La sensación de tristeza no la abandona, y comparte con el enfermero su preocupación en torno a lo que supondrá para “el trabajo conjunto” su participación en el proyecto. Frederick le asegura que las formas cambiarán, pero no el contenido: que más allá de todo, el trabajo que tienen por delante sigue siendo mucho y que, además, la considera una amiga, a quien no se le ocurriría dejar de visitar. Rosa no sabe si esa tibia expresión de cariño de Frederick sea algo por lo que alegrarse o, de lo contrario, una piedra más en esa boca del estómago que no siente pero que sabe que está. 

Después de la sesión con el enfermero, Rosa se queda sola. 

Me gustaría poder transportarme en el tiempo. A mí. A Frederick. A la playa de Valparaíso, una tarde de diciembre, piensa. 

Cierra los ojos. 

Una playa enorme de arenas doradas. Un mar de color azul profundo con olas que rompen de forma rítmica en la orilla. Un cielo celeste vibrante, sin rastros de nubes. La brisa alivia un poco el calor del sol que no da tregua, y trae un aroma de sal y algas marinas. Debajo de una sombrilla, Rosa levanta la mirada del libro enorme que está leyendo y ve pasar a un extranjero que se está incinerando por el sol del verano austral. La playa está casi vacía —todavía no han empezado las vacaciones de verano— y notar la presencia de ese hombre tan blanco, tan rubio y alto es casi inevitable. Hacen contacto visual: ella se ha quedado mirándolo embelesada sin darse cuenta, y el extranjero siente los ojos puestos en él y devuelve una mirada acompañada de una enorme sonrisa.

El hombre camina hacia ella, decidido, sin abandonar ni por un momento esa sonrisa sincera que enmarca su cara. 

—Hola —dice el extranjero con acento irreconocible—. Me llamo Frederick. ¿Tú?
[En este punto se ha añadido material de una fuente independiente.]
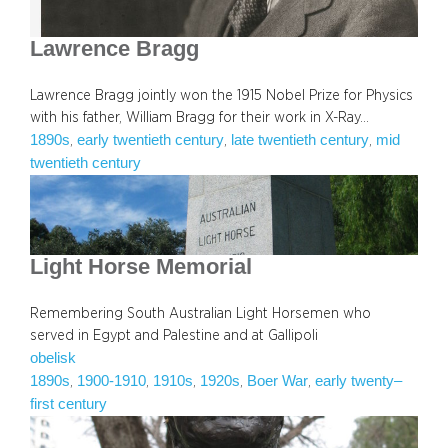
Lawrence Bragg
Lawrence Bragg jointly won the 1915 Nobel Prize for Physics
with his father, William Bragg for their work in X-Ray…
1890s
early twentieth century
late twentieth century
mid
, 
, 
, 
twentieth century
Light Horse Memorial
Remembering South Australian Light Horsemen who
served in Egypt and Palestine and at Gallipoli
obelisk
1890s
1900-1910
1910s
1920s
Boer War
early twenty–
, 
, 
, 
, 
, 
first century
—Hola —dice Rosa sonrojada—. Soy Rosa. 

Rosa mueve hacia un costado la silla de playa para dejar un hueco en la sombra que regala la sombrilla y le señala el lugar con una mano tímida.

—Gracias, Rosa —dice Frederick y se sienta en la arena junto a ella. 

—¿De dónde eres? —pregunta Rosa, y mientras conversan de forma animada, el recuerdo de aquello que nunca sucedió se va borrando, como una acuarela, y Rosa en cautiverio llora, y las lágrimas se ven, porque ruedan por su cara inexpresiva cual primer deshielo.


Texto desarrollado para el taller de Relato autobiográfico de Fuentetaja, julio 2022. Continuación de Rosa en cautiverio, texto desarrollado como parte del taller de Escritura creativa de Fuentetaja, julio 2020.